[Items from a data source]
• • • • • • •

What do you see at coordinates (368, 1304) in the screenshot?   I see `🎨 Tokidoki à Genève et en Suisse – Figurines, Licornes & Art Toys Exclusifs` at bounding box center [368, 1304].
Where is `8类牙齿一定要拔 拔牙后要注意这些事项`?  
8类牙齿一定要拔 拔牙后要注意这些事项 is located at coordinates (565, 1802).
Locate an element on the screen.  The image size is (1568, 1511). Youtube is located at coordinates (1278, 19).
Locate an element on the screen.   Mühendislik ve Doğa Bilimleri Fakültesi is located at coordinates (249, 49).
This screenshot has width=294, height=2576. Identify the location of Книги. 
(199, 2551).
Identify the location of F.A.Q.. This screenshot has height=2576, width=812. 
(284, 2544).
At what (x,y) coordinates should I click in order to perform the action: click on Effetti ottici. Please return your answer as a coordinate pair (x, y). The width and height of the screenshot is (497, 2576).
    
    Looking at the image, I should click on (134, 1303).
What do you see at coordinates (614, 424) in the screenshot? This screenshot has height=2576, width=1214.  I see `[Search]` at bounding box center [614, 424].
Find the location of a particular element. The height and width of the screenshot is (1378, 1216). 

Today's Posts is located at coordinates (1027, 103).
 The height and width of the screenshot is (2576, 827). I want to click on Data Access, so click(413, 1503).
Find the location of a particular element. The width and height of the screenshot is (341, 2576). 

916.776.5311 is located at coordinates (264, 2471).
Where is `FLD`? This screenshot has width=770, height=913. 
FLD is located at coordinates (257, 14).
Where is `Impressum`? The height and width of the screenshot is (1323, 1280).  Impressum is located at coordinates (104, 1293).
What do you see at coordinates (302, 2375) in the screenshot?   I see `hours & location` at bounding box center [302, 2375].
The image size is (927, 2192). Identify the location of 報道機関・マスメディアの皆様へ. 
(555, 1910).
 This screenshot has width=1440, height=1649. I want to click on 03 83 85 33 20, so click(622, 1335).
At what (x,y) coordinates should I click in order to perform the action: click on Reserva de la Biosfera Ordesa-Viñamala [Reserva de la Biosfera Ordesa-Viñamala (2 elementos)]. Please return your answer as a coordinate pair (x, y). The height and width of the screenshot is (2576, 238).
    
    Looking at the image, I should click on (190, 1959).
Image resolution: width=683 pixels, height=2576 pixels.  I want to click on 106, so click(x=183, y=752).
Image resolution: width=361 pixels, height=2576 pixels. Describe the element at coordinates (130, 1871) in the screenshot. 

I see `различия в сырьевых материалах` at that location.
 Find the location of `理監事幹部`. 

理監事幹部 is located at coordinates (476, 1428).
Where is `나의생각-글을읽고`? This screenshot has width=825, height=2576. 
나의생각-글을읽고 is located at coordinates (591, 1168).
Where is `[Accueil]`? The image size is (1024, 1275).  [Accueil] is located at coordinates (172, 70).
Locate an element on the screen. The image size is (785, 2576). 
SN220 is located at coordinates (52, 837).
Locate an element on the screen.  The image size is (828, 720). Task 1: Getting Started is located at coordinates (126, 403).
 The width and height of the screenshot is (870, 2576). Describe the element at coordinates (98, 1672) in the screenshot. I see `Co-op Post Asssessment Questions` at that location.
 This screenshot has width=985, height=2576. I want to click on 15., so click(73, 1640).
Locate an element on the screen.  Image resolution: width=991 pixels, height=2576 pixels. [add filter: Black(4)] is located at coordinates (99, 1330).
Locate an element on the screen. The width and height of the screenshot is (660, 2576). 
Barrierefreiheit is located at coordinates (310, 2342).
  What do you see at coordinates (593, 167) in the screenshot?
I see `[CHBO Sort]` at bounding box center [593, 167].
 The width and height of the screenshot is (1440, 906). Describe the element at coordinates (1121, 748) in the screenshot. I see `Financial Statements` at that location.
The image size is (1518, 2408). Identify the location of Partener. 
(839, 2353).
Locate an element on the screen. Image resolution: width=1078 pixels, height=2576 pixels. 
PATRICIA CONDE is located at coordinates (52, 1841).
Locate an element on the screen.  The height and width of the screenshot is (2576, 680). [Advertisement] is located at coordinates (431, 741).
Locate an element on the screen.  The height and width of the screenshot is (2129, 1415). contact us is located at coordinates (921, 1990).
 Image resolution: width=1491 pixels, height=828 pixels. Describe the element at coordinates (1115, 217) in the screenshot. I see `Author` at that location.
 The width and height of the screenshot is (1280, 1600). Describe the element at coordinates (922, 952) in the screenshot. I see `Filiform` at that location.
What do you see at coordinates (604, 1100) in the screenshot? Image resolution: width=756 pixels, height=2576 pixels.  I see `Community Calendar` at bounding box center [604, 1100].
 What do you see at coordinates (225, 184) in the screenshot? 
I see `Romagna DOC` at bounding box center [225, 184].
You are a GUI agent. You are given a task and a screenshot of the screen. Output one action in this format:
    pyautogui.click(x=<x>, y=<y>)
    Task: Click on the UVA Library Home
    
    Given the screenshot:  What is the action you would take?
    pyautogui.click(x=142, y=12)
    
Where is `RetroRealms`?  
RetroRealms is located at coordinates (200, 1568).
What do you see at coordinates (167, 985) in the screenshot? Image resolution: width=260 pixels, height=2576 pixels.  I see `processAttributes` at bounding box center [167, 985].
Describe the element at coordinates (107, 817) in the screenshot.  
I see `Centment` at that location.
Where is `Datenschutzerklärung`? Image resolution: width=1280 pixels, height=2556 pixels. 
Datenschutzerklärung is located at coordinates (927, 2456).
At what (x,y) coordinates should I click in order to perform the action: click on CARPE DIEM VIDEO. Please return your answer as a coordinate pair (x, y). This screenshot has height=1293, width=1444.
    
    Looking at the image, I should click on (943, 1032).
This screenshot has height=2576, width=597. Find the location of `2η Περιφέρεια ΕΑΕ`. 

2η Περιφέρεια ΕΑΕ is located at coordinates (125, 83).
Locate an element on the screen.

• • • • • • •

Nothing may be omitted; retype every record exactly.

What do you see at coordinates (368, 1304) in the screenshot?   I see `🎨 Tokidoki à Genève et en Suisse – Figurines, Licornes & Art Toys Exclusifs` at bounding box center [368, 1304].
Where is `8类牙齿一定要拔 拔牙后要注意这些事项`?  
8类牙齿一定要拔 拔牙后要注意这些事项 is located at coordinates (565, 1802).
Locate an element on the screen.  The image size is (1568, 1511). Youtube is located at coordinates (1278, 19).
Locate an element on the screen.   Mühendislik ve Doğa Bilimleri Fakültesi is located at coordinates (249, 49).
This screenshot has width=294, height=2576. Identify the location of Книги. 
(199, 2551).
Identify the location of F.A.Q.. This screenshot has height=2576, width=812. 
(284, 2544).
At what (x,y) coordinates should I click in order to perform the action: click on Effetti ottici. Please return your answer as a coordinate pair (x, y). The width and height of the screenshot is (497, 2576).
    
    Looking at the image, I should click on (134, 1303).
What do you see at coordinates (614, 424) in the screenshot? This screenshot has height=2576, width=1214.  I see `[Search]` at bounding box center [614, 424].
Find the location of a particular element. The height and width of the screenshot is (1378, 1216). 

Today's Posts is located at coordinates (1027, 103).
 The height and width of the screenshot is (2576, 827). I want to click on Data Access, so click(413, 1503).
Find the location of a particular element. The width and height of the screenshot is (341, 2576). 

916.776.5311 is located at coordinates (264, 2471).
Where is `FLD`? This screenshot has width=770, height=913. 
FLD is located at coordinates (257, 14).
Where is `Impressum`? The height and width of the screenshot is (1323, 1280).  Impressum is located at coordinates (104, 1293).
What do you see at coordinates (302, 2375) in the screenshot?   I see `hours & location` at bounding box center [302, 2375].
The image size is (927, 2192). Identify the location of 報道機関・マスメディアの皆様へ. 
(555, 1910).
 This screenshot has width=1440, height=1649. I want to click on 03 83 85 33 20, so click(622, 1335).
At what (x,y) coordinates should I click in order to perform the action: click on Reserva de la Biosfera Ordesa-Viñamala [Reserva de la Biosfera Ordesa-Viñamala (2 elementos)]. Please return your answer as a coordinate pair (x, y). The height and width of the screenshot is (2576, 238).
    
    Looking at the image, I should click on (190, 1959).
Image resolution: width=683 pixels, height=2576 pixels.  I want to click on 106, so click(x=183, y=752).
Image resolution: width=361 pixels, height=2576 pixels. Describe the element at coordinates (130, 1871) in the screenshot. 

I see `различия в сырьевых материалах` at that location.
 Find the location of `理監事幹部`. 

理監事幹部 is located at coordinates (476, 1428).
Where is `나의생각-글을읽고`? This screenshot has width=825, height=2576. 
나의생각-글을읽고 is located at coordinates (591, 1168).
Where is `[Accueil]`? The image size is (1024, 1275).  [Accueil] is located at coordinates (172, 70).
Locate an element on the screen. The image size is (785, 2576). 
SN220 is located at coordinates (52, 837).
Locate an element on the screen.  The image size is (828, 720). Task 1: Getting Started is located at coordinates (126, 403).
 The width and height of the screenshot is (870, 2576). Describe the element at coordinates (98, 1672) in the screenshot. I see `Co-op Post Asssessment Questions` at that location.
 This screenshot has width=985, height=2576. I want to click on 15., so click(73, 1640).
Locate an element on the screen.  Image resolution: width=991 pixels, height=2576 pixels. [add filter: Black(4)] is located at coordinates (99, 1330).
Locate an element on the screen. The width and height of the screenshot is (660, 2576). 
Barrierefreiheit is located at coordinates (310, 2342).
  What do you see at coordinates (593, 167) in the screenshot?
I see `[CHBO Sort]` at bounding box center [593, 167].
 The width and height of the screenshot is (1440, 906). Describe the element at coordinates (1121, 748) in the screenshot. I see `Financial Statements` at that location.
The image size is (1518, 2408). Identify the location of Partener. 
(839, 2353).
Locate an element on the screen. Image resolution: width=1078 pixels, height=2576 pixels. 
PATRICIA CONDE is located at coordinates (52, 1841).
Locate an element on the screen.  The height and width of the screenshot is (2576, 680). [Advertisement] is located at coordinates (431, 741).
Locate an element on the screen.  The height and width of the screenshot is (2129, 1415). contact us is located at coordinates (921, 1990).
 Image resolution: width=1491 pixels, height=828 pixels. Describe the element at coordinates (1115, 217) in the screenshot. I see `Author` at that location.
 The width and height of the screenshot is (1280, 1600). Describe the element at coordinates (922, 952) in the screenshot. I see `Filiform` at that location.
What do you see at coordinates (604, 1100) in the screenshot? Image resolution: width=756 pixels, height=2576 pixels.  I see `Community Calendar` at bounding box center [604, 1100].
 What do you see at coordinates (225, 184) in the screenshot? 
I see `Romagna DOC` at bounding box center [225, 184].
You are a GUI agent. You are given a task and a screenshot of the screen. Output one action in this format:
    pyautogui.click(x=<x>, y=<y>)
    Task: Click on the UVA Library Home
    
    Given the screenshot:  What is the action you would take?
    pyautogui.click(x=142, y=12)
    
Where is `RetroRealms`?  
RetroRealms is located at coordinates (200, 1568).
What do you see at coordinates (167, 985) in the screenshot? Image resolution: width=260 pixels, height=2576 pixels.  I see `processAttributes` at bounding box center [167, 985].
Describe the element at coordinates (107, 817) in the screenshot.  
I see `Centment` at that location.
Where is `Datenschutzerklärung`? Image resolution: width=1280 pixels, height=2556 pixels. 
Datenschutzerklärung is located at coordinates (927, 2456).
At what (x,y) coordinates should I click in order to perform the action: click on CARPE DIEM VIDEO. Please return your answer as a coordinate pair (x, y). This screenshot has height=1293, width=1444.
    
    Looking at the image, I should click on (943, 1032).
This screenshot has height=2576, width=597. Find the location of `2η Περιφέρεια ΕΑΕ`. 

2η Περιφέρεια ΕΑΕ is located at coordinates (125, 83).
Locate an element on the screen.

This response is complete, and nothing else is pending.